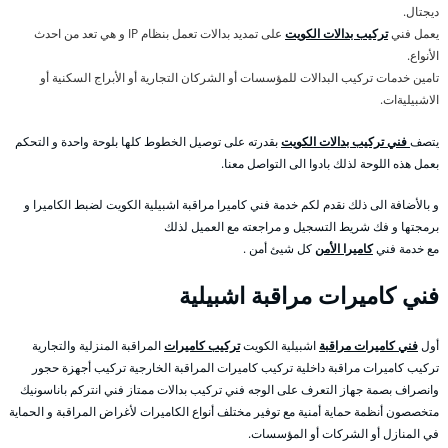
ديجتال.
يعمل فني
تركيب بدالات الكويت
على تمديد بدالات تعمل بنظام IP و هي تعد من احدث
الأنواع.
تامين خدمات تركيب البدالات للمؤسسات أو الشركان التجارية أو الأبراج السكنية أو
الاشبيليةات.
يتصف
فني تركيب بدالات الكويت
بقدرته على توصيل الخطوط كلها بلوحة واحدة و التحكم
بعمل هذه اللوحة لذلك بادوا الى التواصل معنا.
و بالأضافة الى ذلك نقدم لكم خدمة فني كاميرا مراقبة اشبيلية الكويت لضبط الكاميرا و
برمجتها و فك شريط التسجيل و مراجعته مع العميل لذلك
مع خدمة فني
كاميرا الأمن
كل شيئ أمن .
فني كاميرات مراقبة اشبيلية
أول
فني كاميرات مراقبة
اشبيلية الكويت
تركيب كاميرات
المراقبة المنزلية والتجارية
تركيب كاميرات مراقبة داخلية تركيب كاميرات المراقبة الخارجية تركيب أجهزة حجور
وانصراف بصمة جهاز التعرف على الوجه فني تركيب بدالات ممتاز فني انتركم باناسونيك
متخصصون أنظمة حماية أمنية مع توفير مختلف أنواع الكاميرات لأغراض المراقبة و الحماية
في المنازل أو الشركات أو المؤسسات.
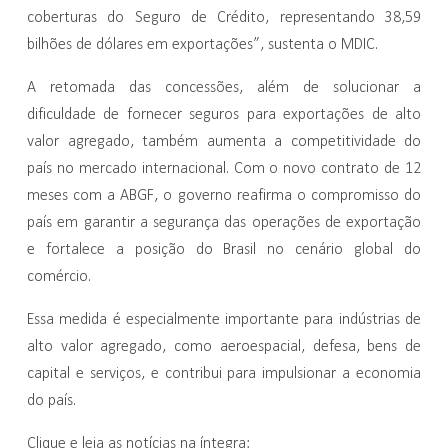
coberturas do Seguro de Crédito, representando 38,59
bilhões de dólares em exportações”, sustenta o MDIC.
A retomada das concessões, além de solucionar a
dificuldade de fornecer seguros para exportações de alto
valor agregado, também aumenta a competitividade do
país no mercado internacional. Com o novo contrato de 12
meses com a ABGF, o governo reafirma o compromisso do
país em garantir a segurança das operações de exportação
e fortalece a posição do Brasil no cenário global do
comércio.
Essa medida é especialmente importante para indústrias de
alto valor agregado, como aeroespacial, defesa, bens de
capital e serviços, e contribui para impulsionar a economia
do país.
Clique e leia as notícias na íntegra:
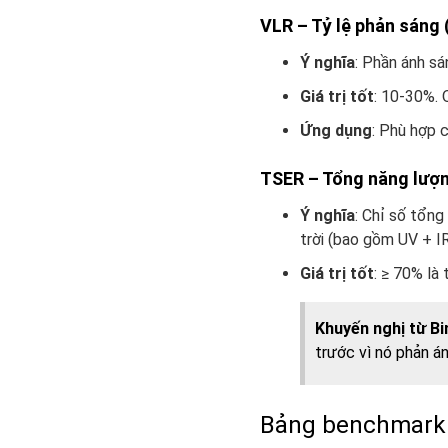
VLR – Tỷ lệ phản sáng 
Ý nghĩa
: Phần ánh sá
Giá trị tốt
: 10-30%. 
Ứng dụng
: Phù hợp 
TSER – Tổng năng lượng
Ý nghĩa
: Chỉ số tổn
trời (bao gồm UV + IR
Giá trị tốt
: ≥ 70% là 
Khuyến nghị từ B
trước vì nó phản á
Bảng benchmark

════

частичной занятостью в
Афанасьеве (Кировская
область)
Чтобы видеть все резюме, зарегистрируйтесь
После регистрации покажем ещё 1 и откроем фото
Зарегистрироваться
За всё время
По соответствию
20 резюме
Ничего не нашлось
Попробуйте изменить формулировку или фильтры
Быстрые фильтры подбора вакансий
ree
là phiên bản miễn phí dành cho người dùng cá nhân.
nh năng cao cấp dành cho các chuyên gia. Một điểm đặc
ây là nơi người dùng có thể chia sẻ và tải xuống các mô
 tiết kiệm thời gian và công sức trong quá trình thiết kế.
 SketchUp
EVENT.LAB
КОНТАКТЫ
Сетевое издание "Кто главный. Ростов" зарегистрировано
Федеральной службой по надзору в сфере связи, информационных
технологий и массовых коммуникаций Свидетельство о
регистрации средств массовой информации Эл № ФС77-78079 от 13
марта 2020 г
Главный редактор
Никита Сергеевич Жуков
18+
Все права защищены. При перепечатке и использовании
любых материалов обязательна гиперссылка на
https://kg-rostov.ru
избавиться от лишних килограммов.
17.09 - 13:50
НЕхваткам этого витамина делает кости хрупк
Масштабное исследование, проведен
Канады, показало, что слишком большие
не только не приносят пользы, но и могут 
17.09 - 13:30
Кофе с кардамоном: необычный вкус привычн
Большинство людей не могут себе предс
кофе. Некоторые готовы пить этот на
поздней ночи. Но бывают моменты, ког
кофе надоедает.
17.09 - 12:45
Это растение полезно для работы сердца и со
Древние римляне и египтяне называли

════

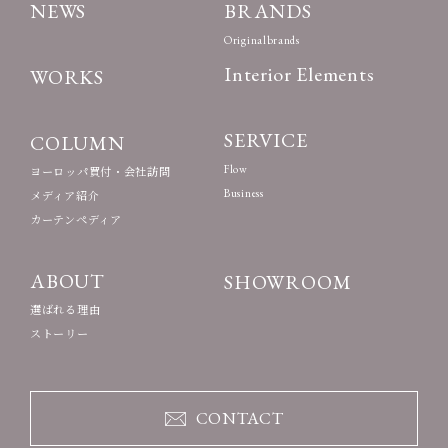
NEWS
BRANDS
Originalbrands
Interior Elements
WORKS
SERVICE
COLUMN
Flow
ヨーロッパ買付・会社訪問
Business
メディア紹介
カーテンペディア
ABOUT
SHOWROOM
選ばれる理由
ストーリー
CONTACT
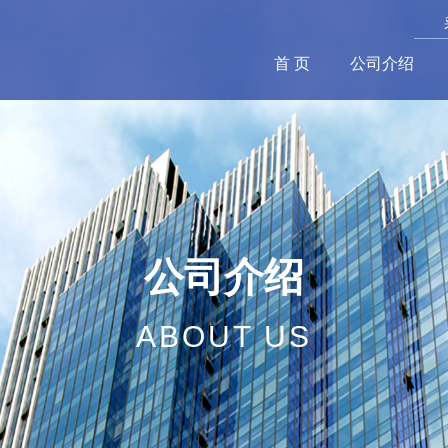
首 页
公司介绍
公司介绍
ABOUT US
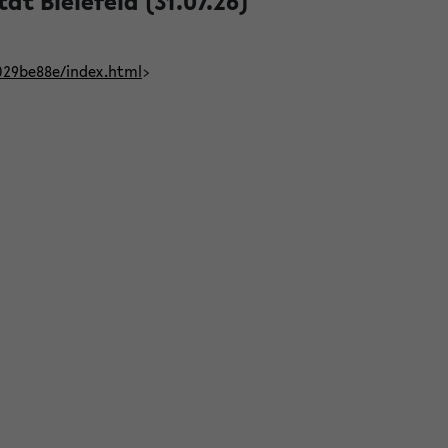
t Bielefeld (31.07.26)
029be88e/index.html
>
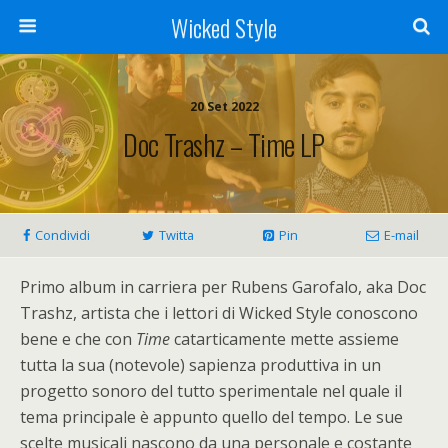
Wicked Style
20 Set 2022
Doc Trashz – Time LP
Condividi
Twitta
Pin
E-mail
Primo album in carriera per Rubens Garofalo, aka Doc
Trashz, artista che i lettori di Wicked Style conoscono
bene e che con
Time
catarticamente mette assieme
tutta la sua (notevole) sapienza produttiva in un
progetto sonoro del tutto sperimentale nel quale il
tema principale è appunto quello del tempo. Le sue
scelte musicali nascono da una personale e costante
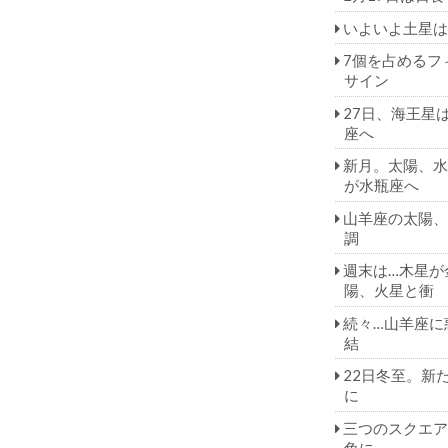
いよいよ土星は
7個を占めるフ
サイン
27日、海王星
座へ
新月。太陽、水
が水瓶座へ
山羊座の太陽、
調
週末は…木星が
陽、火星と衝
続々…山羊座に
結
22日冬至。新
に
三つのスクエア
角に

════

> TASK REQUIREMENTS
Above are the entries. Copy exactly the part that opens with the line containing "nh năng cao" and closes with the line containing "Канады, показало, что слишком большие", and no more.

> RESPONSE TO THIS TASK
nh năng cao cấp dành cho các chuyên gia. Một điểm đặc
ây là nơi người dùng có thể chia sẻ và tải xuống các mô
 tiết kiệm thời gian và công sức trong quá trình thiết kế.
 SketchUp
EVENT.LAB
КОНТАКТЫ
Сетевое издание "Кто главный. Ростов" зарегистрировано
Федеральной службой по надзору в сфере связи, информационных
технологий и массовых коммуникаций Свидетельство о
регистрации средств массовой информации Эл № ФС77-78079 от 13
марта 2020 г
Главный редактор
Никита Сергеевич Жуков
18+
Все права защищены. При перепечатке и использовании
любых материалов обязательна гиперссылка на
https://kg-rostov.ru
избавиться от лишних килограммов.
17.09 - 13:50
НЕхваткам этого витамина делает кости хрупк
Масштабное исследование, проведен
Канады, показало, что слишком большие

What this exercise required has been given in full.